La magie de cette musique est telle, qu'à une certaine distance on n'imaginerait jamais une composition d'orchestre aussi bizarre. La précision de ces musiciens est si grande qu'ils peuvent exécuter toute sorte de musique. La musique de l'empereur Alexandre était de plus de trois cents cors, celle du régiment des gardes était aussi fort belle.

Bientôt arriva la fête de Péterhoff, qui a lieu au mois de juillet, et dont j'entendais parler depuis long-temps. Cette fête, l'objet de la curiosité de tous les étrangers, est une véritable féerie, où la nature est venue en aide à l'art. Ces grottes, ces rochers, semblent appartenir à une île enchantée, tant ils sont éclairés d'une manière savante par des lampions que l'on n'aperçoit pas, et dont la lumière fait scintiller, comme une cristallisation, l'eau qui jaillit de tous côtés, et jusque dans les profondeurs de la grotte; mais ce que l'on ne peut comparer à rien, c'est une nappe d'eau qui s'élance du haut d'un rocher dons un canal, avec un bruit épouvantable, et forme une voûte sous laquelle on peut passer sans se mouiller. L'illumination que l'on aperçoit à travers cette nappe est d'un effet magique. Une musique de cors russes, dispersée de différents côtés, et cachée par des arbustes, laisse parvenir à l'oreille une harmonie douce et suave.

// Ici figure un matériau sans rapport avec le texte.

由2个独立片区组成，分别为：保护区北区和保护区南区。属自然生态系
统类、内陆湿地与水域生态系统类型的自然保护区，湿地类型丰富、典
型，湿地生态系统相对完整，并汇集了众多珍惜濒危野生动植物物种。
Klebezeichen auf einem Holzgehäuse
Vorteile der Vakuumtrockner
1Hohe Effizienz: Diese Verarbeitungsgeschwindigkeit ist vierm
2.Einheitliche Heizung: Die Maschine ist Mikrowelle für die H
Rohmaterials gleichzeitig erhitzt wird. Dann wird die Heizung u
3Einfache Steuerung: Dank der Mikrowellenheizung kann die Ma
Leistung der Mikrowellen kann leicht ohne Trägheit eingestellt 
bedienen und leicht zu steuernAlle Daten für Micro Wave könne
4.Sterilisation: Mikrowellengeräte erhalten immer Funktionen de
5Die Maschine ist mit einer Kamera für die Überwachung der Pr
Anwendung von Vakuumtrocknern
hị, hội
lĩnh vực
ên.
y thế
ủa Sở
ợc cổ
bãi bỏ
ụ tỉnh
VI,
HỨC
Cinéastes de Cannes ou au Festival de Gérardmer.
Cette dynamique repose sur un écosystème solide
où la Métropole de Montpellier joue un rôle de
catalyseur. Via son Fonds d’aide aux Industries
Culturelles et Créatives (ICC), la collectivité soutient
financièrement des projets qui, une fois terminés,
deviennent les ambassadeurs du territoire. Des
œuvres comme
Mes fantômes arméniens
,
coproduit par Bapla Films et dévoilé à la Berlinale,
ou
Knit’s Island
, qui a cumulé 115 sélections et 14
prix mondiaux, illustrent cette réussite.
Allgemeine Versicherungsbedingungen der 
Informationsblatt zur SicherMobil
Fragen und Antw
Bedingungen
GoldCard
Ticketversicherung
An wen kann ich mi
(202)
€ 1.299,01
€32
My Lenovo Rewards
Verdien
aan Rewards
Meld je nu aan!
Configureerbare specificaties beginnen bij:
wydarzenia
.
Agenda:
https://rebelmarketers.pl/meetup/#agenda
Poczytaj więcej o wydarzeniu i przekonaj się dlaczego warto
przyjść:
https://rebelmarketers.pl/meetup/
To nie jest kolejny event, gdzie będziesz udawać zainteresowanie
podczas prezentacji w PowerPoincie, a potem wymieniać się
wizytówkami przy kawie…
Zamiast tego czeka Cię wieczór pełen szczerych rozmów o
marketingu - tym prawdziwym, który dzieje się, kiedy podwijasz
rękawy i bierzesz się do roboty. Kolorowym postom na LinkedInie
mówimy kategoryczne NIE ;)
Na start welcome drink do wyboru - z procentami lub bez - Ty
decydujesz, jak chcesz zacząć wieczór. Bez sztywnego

Lorsque le temps le permet, on fait venir de Saint-Pétersbourg le corps de ballets et les enfants de l'école de danse, habillés en nymphes, en dryades, en faunes et en sylvains, pour compléter l'illusion. La cour assiste toujours à cette fête, où l'on passe la nuit; on y est costumé comme pour un bal, mais personne ne porte de masque.

Ces costumes de caractère sont riches et élégants; le soir, on illumine les bâtiments, ainsi que le château et le parc.

Les personnes aisées louent une maison ou un logement pour une semaine; car autrement il serait difficile de s'en procurer; c'est ce que faisaient toujours les dames qui me menèrent à cette fête. Nous restâmes deux jours, afin de voir tout en détail.